◆ What to do ◆
Exactly as written, transcribe the lines that run from the one containing "How to Use Manifest" to the end of the records below.
[[ Material for this task open ]]
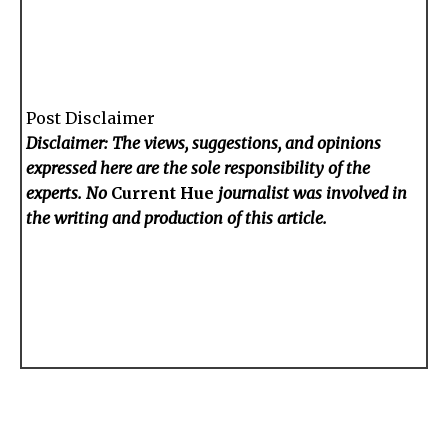
Post Disclaimer
Disclaimer: The views, suggestions, and opinions
expressed here are the sole responsibility of the
experts. No
Current Hue
journalist was involved in
the writing and production of this article.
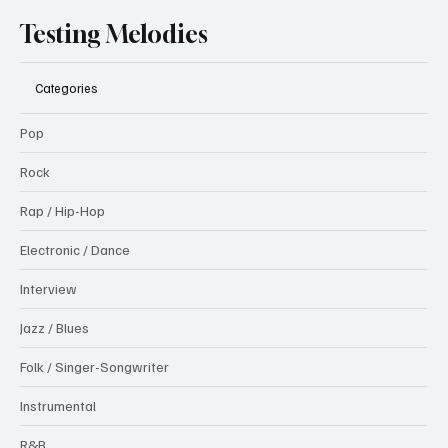
Testing Melodies
Categories
Pop
Rock
Rap / Hip-Hop
Electronic / Dance
Interview
Jazz / Blues
Folk / Singer-Songwriter
Instrumental
R&B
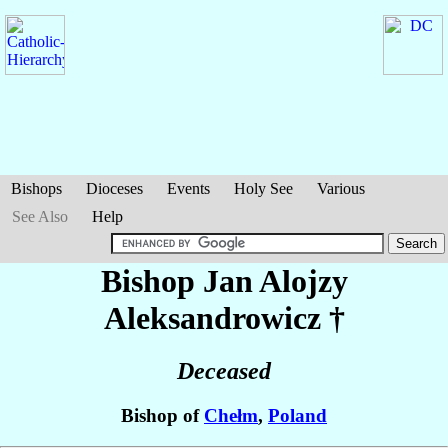
Bishops
Dioceses
Events
Holy See
Various
See Also
Help
Bishop Jan Alojzy
Aleksandrowicz
†
Deceased
Bishop of
Chełm
,
Poland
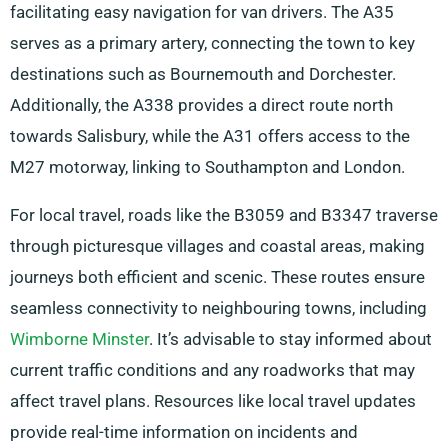
facilitating easy navigation for van drivers. The A35
serves as a primary artery, connecting the town to key
destinations such as Bournemouth and Dorchester.
Additionally, the A338 provides a direct route north
towards Salisbury, while the A31 offers access to the
M27 motorway, linking to Southampton and London.
For local travel, roads like the B3059 and B3347 traverse
through picturesque villages and coastal areas, making
journeys both efficient and scenic. These routes ensure
seamless connectivity to neighbouring towns, including
Wimborne Minster
. It’s advisable to stay informed about
current traffic conditions and any roadworks that may
affect travel plans. Resources like local travel updates
provide real-time information on incidents and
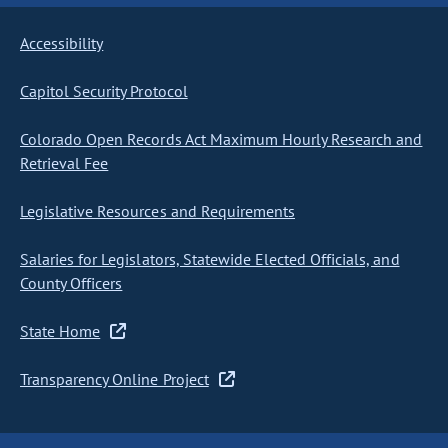
Accessibility
Capitol Security Protocol
Colorado Open Records Act Maximum Hourly Research and
Retrieval Fee
Legislative Resources and Requirements
Salaries for Legislators, Statewide Elected Officials, and
County Officers
State Home
Transparency Online Project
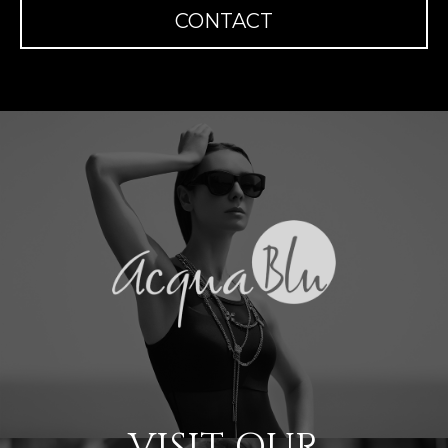
CONTACT
VISIT OUR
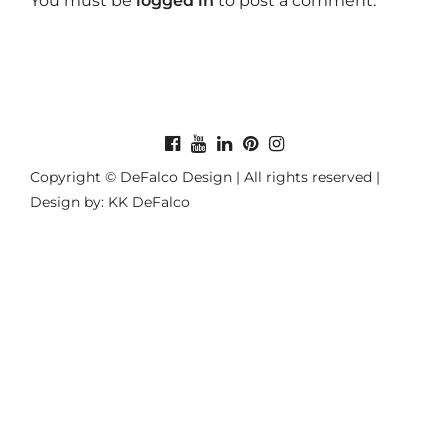
You must be
logged in
to post a comment.
Copyright © DeFalco Design | All rights reserved |
Design by: KK DeFalco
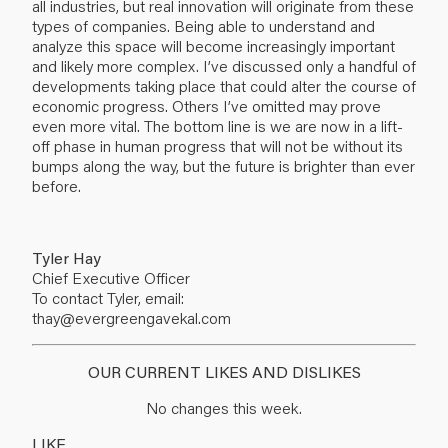
all industries, but real innovation will originate from these
types of companies. Being able to understand and
analyze this space will become increasingly important
and likely more complex. I’ve discussed only a handful of
developments taking place that could alter the course of
economic progress. Others I’ve omitted may prove
even more vital. The bottom line is we are now in a lift-
off phase in human progress that will not be without its
bumps along the way, but the future is brighter than ever
before.
Tyler Hay
Chief Executive Officer
To contact Tyler, email:
thay@evergreengavekal.com
OUR CURRENT LIKES AND DISLIKES
No changes this week.
LIKE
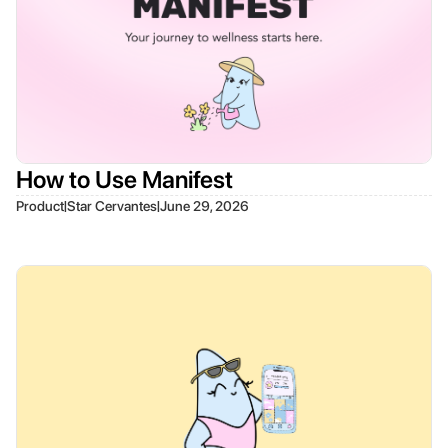
How to Use Manifest
|
|
Product
Star Cervantes
June 29, 2026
[[ Material for this task closed ]]
◆ Solution for this exercise ◆
How to Use Manifest
|
|
Product
Star Cervantes
June 29, 2026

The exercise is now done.